61. Mimetismo. Il mimetismo è una forma di difesa adottata dalle prede per proteggersi dagli attacchi dei predatori. È un adattamento che provoca generalmente un dispendio energetico nel predatore per individuare la preda. Il mimetismo si può dividere in due categorie: •criptico o camuffamento. È il fenomeno per cui le prede assumono forme e colorazioni tali al substrato per sfuggire alla vista di potenziali predatori. Il criptismo però, per essere efficace, deve essere associato ad un particolare comportamento: l’animale deve rimanere immobile o muoversi molto lentamente, deve scegliere un substrato di colore opportuno in modo che sia il più simile possibile alla propria livrea e assumere una posizione il più adeguata possibile allo scopo. Molti insetti che sono mimetici sulle piante devono mettersi in una posizione ben precisa per passare inosservati. Il criptismo può essere di omocromia o di omomorfia. •aposematico. La tossicità di un organismo viene segnalata con colorazioni molto vistose. Queste specie sono organismi inappetibili o disgustosi al predatore.

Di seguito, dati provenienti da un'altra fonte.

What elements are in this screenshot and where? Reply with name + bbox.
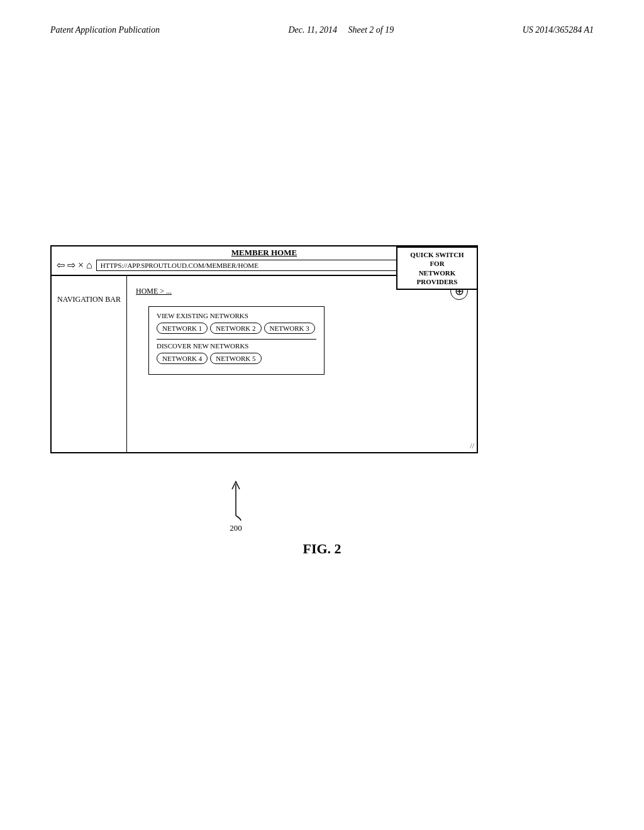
quick-switch-button[interactable]: QUICK SWITCH FOR NETWORK PROVIDERS xyxy=(396,246,478,290)
divider1 xyxy=(157,339,316,340)
arrow-container: 200 xyxy=(223,478,248,533)
discover-networks-row: NETWORK 4 NETWORK 5 xyxy=(157,353,316,364)
network3-button[interactable]: NETWORK 3 xyxy=(264,323,315,334)
browser-title: MEMBER HOME xyxy=(231,248,297,258)
close-icon[interactable]: × xyxy=(78,260,84,271)
section1-label: VIEW EXISTING NETWORKS xyxy=(157,312,316,319)
arrow-svg xyxy=(223,478,248,522)
browser-content: NAVIGATION BAR HOME > ... ⊕ VIEW EXISTIN… xyxy=(52,276,477,452)
figure-label: FIG. 2 xyxy=(303,541,341,557)
home-icon[interactable]: ⌂ xyxy=(86,260,92,271)
arrow-label: 200 xyxy=(230,523,242,533)
network1-button[interactable]: NETWORK 1 xyxy=(157,323,208,334)
back-icon[interactable]: ⇦ xyxy=(57,259,65,271)
publication-label: Patent Application Publication xyxy=(50,25,160,35)
browser-nav-icons: ⇦ ⇨ × ⌂ xyxy=(57,259,92,271)
network2-button[interactable]: NETWORK 2 xyxy=(210,323,261,334)
date-label: Dec. 11, 2014 Sheet 2 of 19 xyxy=(288,25,394,35)
existing-networks-row: NETWORK 1 NETWORK 2 NETWORK 3 xyxy=(157,323,316,334)
breadcrumb: HOME > ... xyxy=(136,287,172,296)
network5-button[interactable]: NETWORK 5 xyxy=(210,353,261,364)
nav-bar-label: NAVIGATION BAR xyxy=(57,295,121,304)
navigation-bar: NAVIGATION BAR xyxy=(52,276,127,452)
page-header: Patent Application Publication Dec. 11, … xyxy=(50,25,594,35)
main-content-area: HOME > ... ⊕ VIEW EXISTING NETWORKS NETW… xyxy=(127,276,477,452)
browser-chrome-bar: MEMBER HOME ⇦ ⇨ × ⌂ HTTPS://APP.SPROUTLO… xyxy=(52,246,477,276)
sheet-label: Sheet 2 of 19 xyxy=(348,25,394,35)
patent-number-label: US 2014/365284 A1 xyxy=(523,25,594,35)
network-dropdown-panel: VIEW EXISTING NETWORKS NETWORK 1 NETWORK… xyxy=(148,306,325,375)
section2-label: DISCOVER NEW NETWORKS xyxy=(157,342,316,350)
network4-button[interactable]: NETWORK 4 xyxy=(157,353,208,364)
resize-handle[interactable]: // xyxy=(470,441,474,451)
browser-diagram: MEMBER HOME ⇦ ⇨ × ⌂ HTTPS://APP.SPROUTLO… xyxy=(50,245,478,453)
forward-icon[interactable]: ⇨ xyxy=(67,259,75,271)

62. Omocromia. La mimesi consiste nel presentare colorazioni uguali a quelle del substrato o nel minimizzare l’effetto delle ombre. •Farfalle ad attività notturna che stazionano durante il giorno su tronchi di albero dove risultano scarsamente visibili grazie alla colorazione delle loro ali e alla loro immobilità, mantenuta anche in caso di stimolazioni estreme. •Un tipo di ragno-granchio si presenta giallo o bianco a seconda dei fiori sui quali sosta, emettendo o riassorbendo una particolare secrezione giallastra. •Un crostaceo può cambiare il proprio colore a seconda delle alghe su cui si muove. •Bruchi di alcune farfalle sono in grado di imitare perfettamente il colore degli escrementi degli uccelli, il cui colore non suscita alcun interesse ai predatori.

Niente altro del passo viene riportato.